In der deutschen Ratspräsidentschaft gibt man sich unterdessen gelassen. „Am Ende könnte möglicherweise eine Erhöhung für die gesamte Finanzperiode in Höhe einer oberen einstelligen Zahl (in Milliarden Euro) zur Verfügung stehen“, schrieb Botschafter Clauß an die Haushaltspolitiker des Parlaments. Der erfahrene Diplomat ist zuversichtlich, dass es zu einer Einigung kommen wird.

Schließlich ist der Druck auf die Abgeordneten aus den südlichen EU-Ländern wie Italien oder Spanien groß. „Wenn wir die schwerwiegenden wirtschaftlichen Folgen der Covid-19-Pandemie bekämpfen wollen, müssen wir zu einer raschen Einigung kommen, um diesen massiven europäischen Impuls schnell in Gang zu setzen“, sagte ein EU-Diplomat in Brüssel. „Jeder Tag, den wir in den Verhandlungen verlieren, ist ein Tag, der den Start des Wiederaufbaufonds verzögert.“

Botschafter Clauß hatte zuletzt in einem Brief an die Verhandlungsgruppe appelliert, „kreative Wege“ zu finden. Beispielsweise könnten Strafzahlungen, die normalerweise in den Kassen der Mitgliedsländer landen, stattdessen in EU-Programme fließen. Angeblich ging es in den Gesprächen nur um eine Differenz von etwa einer Milliarde Euro.

Im Parlament wächst die Forderung, dass sich die Bundesregierung nun in den festgefahrenen Gesprächen einschalten sollte und nicht einem EU-Diplomaten die Gespräche überlässt. „Wenn wir tatsächlich eine spürbare Aufstockung erreichen wollen, müssen die Staats- und Regierungschefs noch einmal nachlegen. Die Aussicht, erst mal keinen MFR zu haben, hat durchaus Drohpotenzial. Insofern sehe ich durchaus die Möglichkeit, dass sich die Mitgliedstaaten bewegen“, sagte CSU-Politiker Ferber.

Die klassischen Instrumente, auf die man normalerweise bei der Kompromissfindung zurückgreift, wie zum Beispiel eine Halbzeitüberprüfung und mehr Flexibilität im Haushalt, würden diesmal nicht ausreichen.

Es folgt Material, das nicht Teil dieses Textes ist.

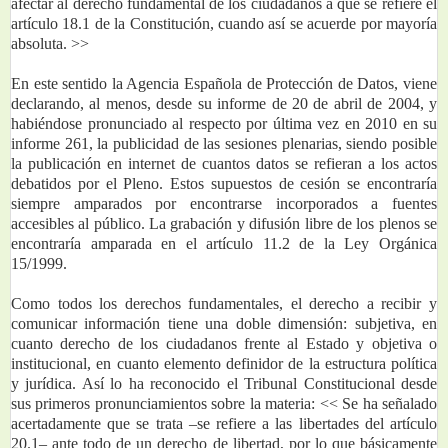
afectar al derecho fundamental de los ciudadanos a que se refiere el 
artículo 18.1 de la Constitución, cuando así se acuerde por mayoría 
absoluta. >> 
En este sentido la Agencia Española de Protección de Datos, viene 
declarando, al menos, desde su informe de 20 de abril de 2004, y 
habiéndose pronunciado al respecto por última vez en 2010 en su 
informe 261, la publicidad de las sesiones plenarias, siendo posible 
la publicación en internet de cuantos datos se refieran a los actos 
debatidos por el Pleno. Estos supuestos de cesión se encontraría 
siempre amparados por encontrarse incorporados a fuentes 
accesibles al público. La grabación y difusión libre de los plenos se 
encontraría amparada en el artículo 11.2 de la Ley Orgánica 
15/1999.
Como todos los derechos fundamentales, el derecho a recibir y 
comunicar información tiene una doble dimensión: subjetiva, en 
cuanto derecho de los ciudadanos frente al Estado y objetiva o 
institucional, en cuanto elemento definidor de la estructura política 
y jurídica. Así lo ha reconocido el Tribunal Constitucional desde 
sus primeros pronunciamientos sobre la materia: << Se ha señalado 
acertadamente que se trata –se refiere a las libertades del artículo 
20.1– ante todo de un derecho de libertad, por lo que básicamente 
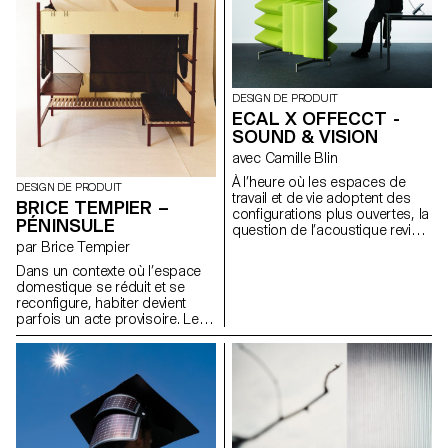
électroniques de plus en plus
établir un lien précis entre le
fragiles et précieux.
geste physique et les
possibilités numériques. Inspiré
des circuits de billes pour
enfants, SoundTrack associe
des outils musicaux complexes
DESIGN DE PRODUIT
à des blocs modulaires
ECAL X OFFECCT -
simples, permettant aux
SOUND & VISION
joueurs de composer et
avec Camille Blin
façonner leurs propres
morceaux.
À l’heure où les espaces de
DESIGN DE PRODUIT
travail et de vie adoptent des
BRICE TEMPIER –
configurations plus ouvertes, la
PÉNINSULE
question de l’acoustique revient
au premier plan. Offecct, un
par Brice Tempier
célèbre fabricant de meubles
Dans un contexte où l’espace
suédois, s’est associé aux
domestique se réduit et se
étudiant.e.s du Master Design
reconfigure, habiter devient
Produit de l’ECAL, sous la
parfois un acte provisoire. Les
direction de Camille Blin, pour
lieux se traversent plus qu’ils ne
repenser la cloison acoustique
s’installent, et la question n’est
– un outil clé pour structurer
plus tant celle de
nos environnements autant que
l’aménagement que celle de la
nos pensées. Présente dans
présence. S’inspirant de
l’ADN d’Offecct depuis le début
l’archétype de la mezzanine,
des années 2000, l’acoustique
Péninsule prend la forme d’une
mérite aujourd’hui une nouvelle
structure mobile aux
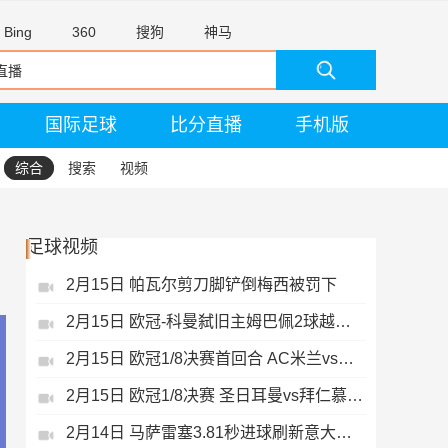
Bing
360
搜狗
神马
国际足球
比分直播
手机版
综合
搜索
视频
足球视频
2月15日 帕瓦尔剪刀脚铲倒梅西被罚下
2月15日 欧冠-科曼弑旧主姆巴佩2球越位无效
2月15日 欧冠1/8决赛首回合 AC米兰vs热刺 录像 集锦
2月15日 欧冠1/8决赛 圣日耳曼vs拜仁慕尼黑 录像 集锦
2月14日 马萨雷塞3.81秒进球刷新意大利历史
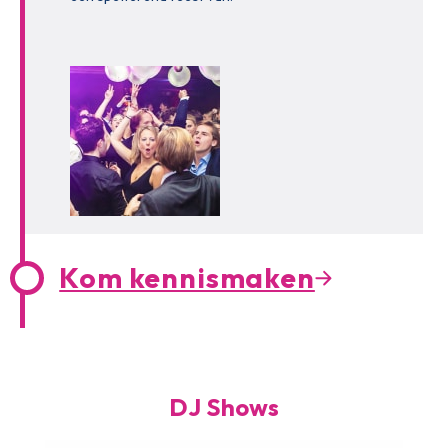
Kom kennismaken
DJ Shows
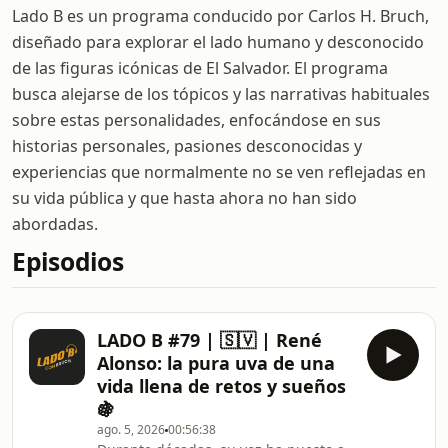
Lado B es un programa conducido por Carlos H. Bruch,
diseñado para explorar el lado humano y desconocido
de las figuras icónicas de El Salvador. El programa
busca alejarse de los tópicos y las narrativas habituales
sobre estas personalidades, enfocándose en sus
historias personales, pasiones desconocidas y
experiencias que normalmente no se ven reflejadas en
su vida pública y que hasta ahora no han sido
abordadas.
Episodios
LADO B #79 | 🇸🇻 | René
Alonso: la pura uva de una
vida llena de retos y sueños
🍇
ago. 5, 2026
00:56:38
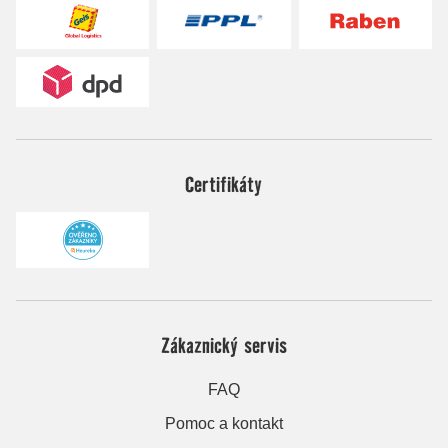
Certifikáty
Zákaznický servis
FAQ
Pomoc a kontakt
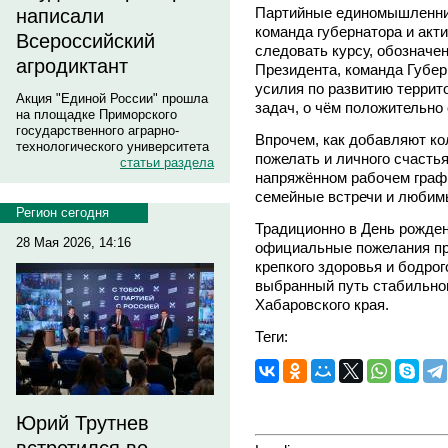
Партийные единомышленник
написали
команда губернатора и акт
Всероссийский
следовать курсу, обозначе
агродиктант
Президента, команда Губер
усилия по развитию террит
Акция "Единой России" прошла
задач, о чём положительно
на площадке Приморского
государственного аграрно-
Впрочем, как добавляют ко
технологического университета
пожелать и личного счастья
статьи раздела
напряжённом рабочем графи
семейные встречи и любим
Регион сегодня
Традиционно в День рожден
28 Мая 2026, 14:16
официальные пожелания пр
крепкого здоровья и бодро
выбранный путь стабильног
Хабаровского края.
Теги:
Юрий Трутнев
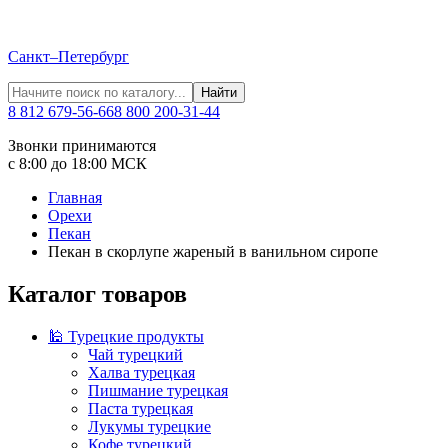
Санкт–Петербург
Найти
8 812 679-56-66
8 800 200-31-44
Звонки принимаются
с 8:00 до 18:00 МСК
Главная
Орехи
Пекан
Пекан в скорлупе жареный в ванильном сиропе
Каталог товаров
🕌 Турецкие продукты
Чай турецкий
Халва турецкая
Пишмание турецкая
Паста турецкая
Лукумы турецкие
Кофе турецкий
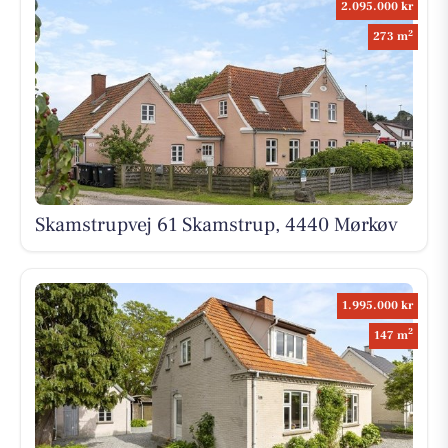
2.095.000 kr
2
273 m
Skamstrupvej 61 Skamstrup, 4440 Mørkøv
1.995.000 kr
2
147 m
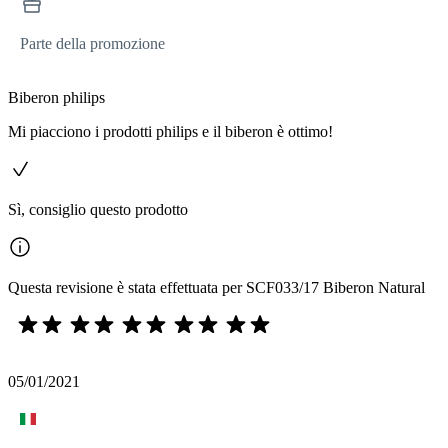
Parte della promozione
Biberon philips
Mi piacciono i prodotti philips e il biberon è ottimo!
Sì, consiglio questo prodotto
Questa revisione è stata effettuata per SCF033/17 Biberon Natural
05/01/2021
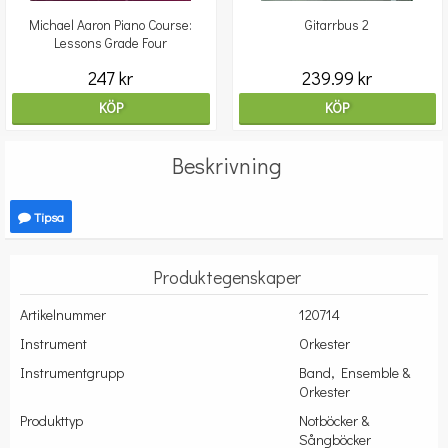
Michael Aaron Piano Course:
Gitarrbus 2
Lessons Grade Four
247 kr
239.99 kr
KÖP
KÖP
Beskrivning
Tipsa
Produktegenskaper
Artikelnummer
120714
Instrument
Orkester
Instrumentgrupp
Band, Ensemble &
Orkester
Produkttyp
Notböcker &
Sångböcker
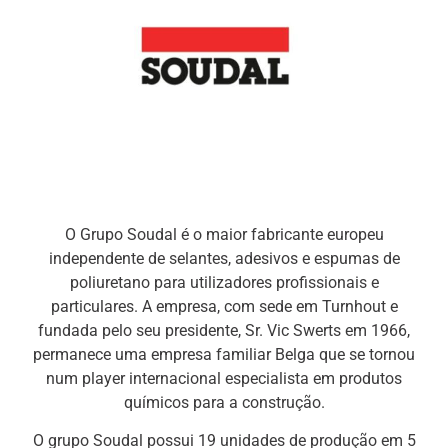
O Grupo Soudal é o maior fabricante europeu
independente de selantes, adesivos e espumas de
poliuretano para utilizadores profissionais e
particulares. A empresa, com sede em Turnhout e
fundada pelo seu presidente, Sr. Vic Swerts em 1966,
permanece uma empresa familiar Belga que se tornou
num player internacional especialista em produtos
químicos para a construção.
O grupo Soudal possui 19 unidades de produção em 5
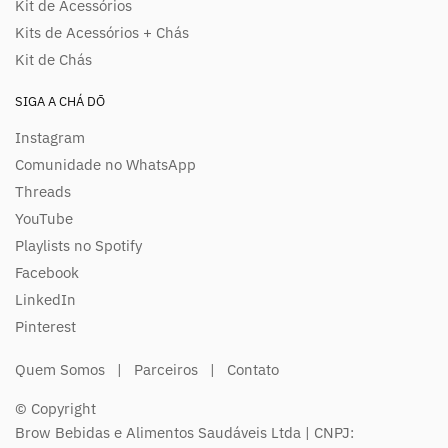
Kit de Acessórios
Kits de Acessórios + Chás
Kit de Chás
SIGA A CHÁ DŌ
Instagram
Comunidade no WhatsApp
Threads
YouTube
Playlists no Spotify
Facebook
LinkedIn
Pinterest
Quem Somos
|
Parceiros
|
Contato
© Copyright
Brow Bebidas e Alimentos Saudáveis Ltda | CNPJ:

Am Montagabend werden auch die Gespräche zwischen Parlament, Rat und Kommission über die Einführung eines Mechanismus für mehr Rechtsstaatlichkeit beginnen. Die Parlamentarier wollen die Auszahlung von EU-Geldern mit der Einhaltung von rechtsstaatlichen Standards wie der Unabhängigkeit der Justiz oder der Einhaltung der Medienfreiheit verknüpfen. Im Parlament werden schwierige Gespräche erwartet.



Die Chancen auf einen schnellen Erfolg gelten als nicht sonderlich groß. Diplomaten in Brüssel sprachen am Freitag von der „Quadratur des Kreises“. Die Europaabgeordneten geben sich unnachgiebig. „Es geht hier nicht allein um Betrugs- und Korruptionsbekämpfung, sondern auch um die Frage der Einhaltung von Grundwerten in der Europäischen Union. Dieser Aspekt ist dem Parlament sehr wichtig“, sagt der einflussreiche CSU-Europapolitiker Ferber dem Handelsblatt. „Wenn der Rat nicht bereit ist, hier einen Schritt auf das Parlament zuzumachen, sehe ich kaum Chancen auf eine baldige Einigung.“

Bei der Einführung eines Rechtsstaatlichkeitsmechanismus geht es darum, wie künftig die Einhaltung der Rechtsstaatlichkeit in den 27 Mitgliedsländern bei Fehlverhalten wie beispielsweise in Ungarn oder Polen besser überwacht und geahndet werden kann. Zuletzt hatte die deutsche Ratspräsidentschaft einen aufgeweichten Vorschlag vorgelegt, der auf großen Widerspruch über alle großen Fraktionen hinweg stößt.

Die Staats- und Regierungschefs hatten bei ihrem viertägigen Gipfel Mitte Juli zwar die Einführung eines Mechanismus für mehr Rechtsstaatlichkeit beschlossen, doch über die Umsetzung gibt es Streit. Rechtskonservative Regierungen in Osteuropa lehnen den deutschen Kompromissvorschlag ab. Länder wie die Niederlande drängen dagegen auf eine Verschärfung. In Brüssel wachsen daher die Sorgen, ob der Rechtsstaatsmechanismus überhaupt noch zu Beginn des nächsten Jahres starten kann. Schließlich müssen auch noch 21 Parlamente der 27 Mitgliedstaaten zustimmen. Haushaltskommissar Hahn zeigte sich zuletzt gegenüber dem Handelsblatt dennoch optimistisch.